Raddy devlog: forward autodiff system

2025-10-02

TL;DR: I created Raddy, a forward autodiff library, and Symars, a symbolic codegen library.

If you’re interested, please give them a star and try them out!

The Origin of the Story

I recently read papers on physical simulation and wanted to reproduce them. I started with Stable Neo-Hookean Flesh Simulation.

This involves:

Computing derivatives of the constitutive energy model (first-order gradient, second-order Hessian).
Assembling a large, sparse Hessian from small, dense Hessian submatrices — a delicate task prone to hard-to-debug bugs.

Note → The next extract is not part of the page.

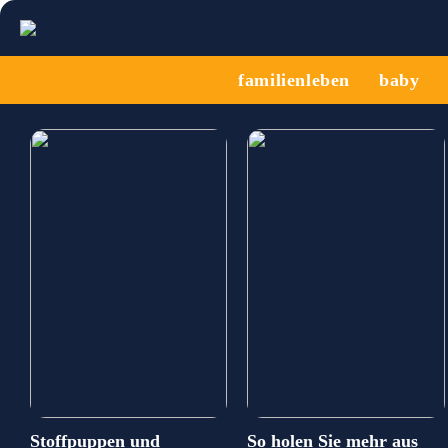
familienleben
baby
Stoffpuppen und
So holen Sie mehr aus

From Dynamic Deformables, I learned deriving these formulas is labor-intensive. Searching for alternatives:

Symbolic differentiation with code generation.
Automatic differentiation.

Tools for the former include MATLAB or SymPy; for the latter, deep learning libraries like PyTorch or more suitable ones like TinyAD.

Why TinyAD? Deep learning libraries differentiate at the tensor level, but I needed scalar-level differentiation for physical simulations.

A problem arose: these tools are in the C++ toolchain, and I’m not proficient in C++. So, I switched to Rust. This was the start of all troubles…

A Path That Seems Simple

Rust lacks an automatic differentiation library for second-order Hessians. SymPy can generate Rust code, but it’s buggy. I started with symbolic code generation, creating Symars.

SymPy’s symbolic expressions are tree-structured. Code generation involves depth-first traversal: compute child expressions, then the current node’s expression.

Trying the Untrodden Path Again

To address this, I revisited automatic differentiation, aiming to adapt TinyAD for Rust.

Two Ways to Walk the Same Path

Initially, I considered two approaches:

Write FFI bindings, as I don’t know C++ well.
Replicate TinyAD’s logic.

Examining the codebase, I found the core logic was 1000 lines — manageable to replicate. Thus, Raddy was born.

Symbolic diff & Codegen: Implementation

Implementation details:

Each scalar in the differentiation chain carries a gradient and Hessian, increasing memory overhead. I avoided implementing the Copy trait, requiring explicit cloning.
Operator traits between (&)Type and (&)Type (four combinations) required repetitive code. I used Python scripts for simple string concatenation.
Testing: I verified derivatives by generating symbolic grad and hessian code with Symars, cross-validating against Raddy’s results.

What about sparse matrices

Dense matrices store adjacent values contiguously, but sparse matrices don’t. I implemented sparse Hessian assembly:

Define a problem via the Objective<N> trait:

impl Objective<4> for SpringEnergy {
    type EvalArgs = f64; // restlength
    fn eval(&self, variables: &advec<4, 4>, restlen: &Self::EvalArgs) -> Ad<4> {
        let p1 = advec::<4, 2>::new(variables[0].clone(), variables[1].clone());
        let p2 = advec::<4, 2>::new(variables[2].clone(), variables[3].clone());
        let len = (p2 - p1).norm();
        let e = make::val(0.5 * self.k) * (len - make::val(*restlen)).powi(2);
        e
    }
}

Specify input components’ indices.
Automatically assemble sparse grad and hess.
Manually sum multiple grad and hess.

Before tests, Raddy was 2.2k lines; after, it ballooned to 18k lines, showing LOC is a poor metric.

Finally, I wrote a demo for fun and as an example.

Conclusion

Gains:

Learned how automatic differentiation works.
First time using AI for documentation.
Happiness!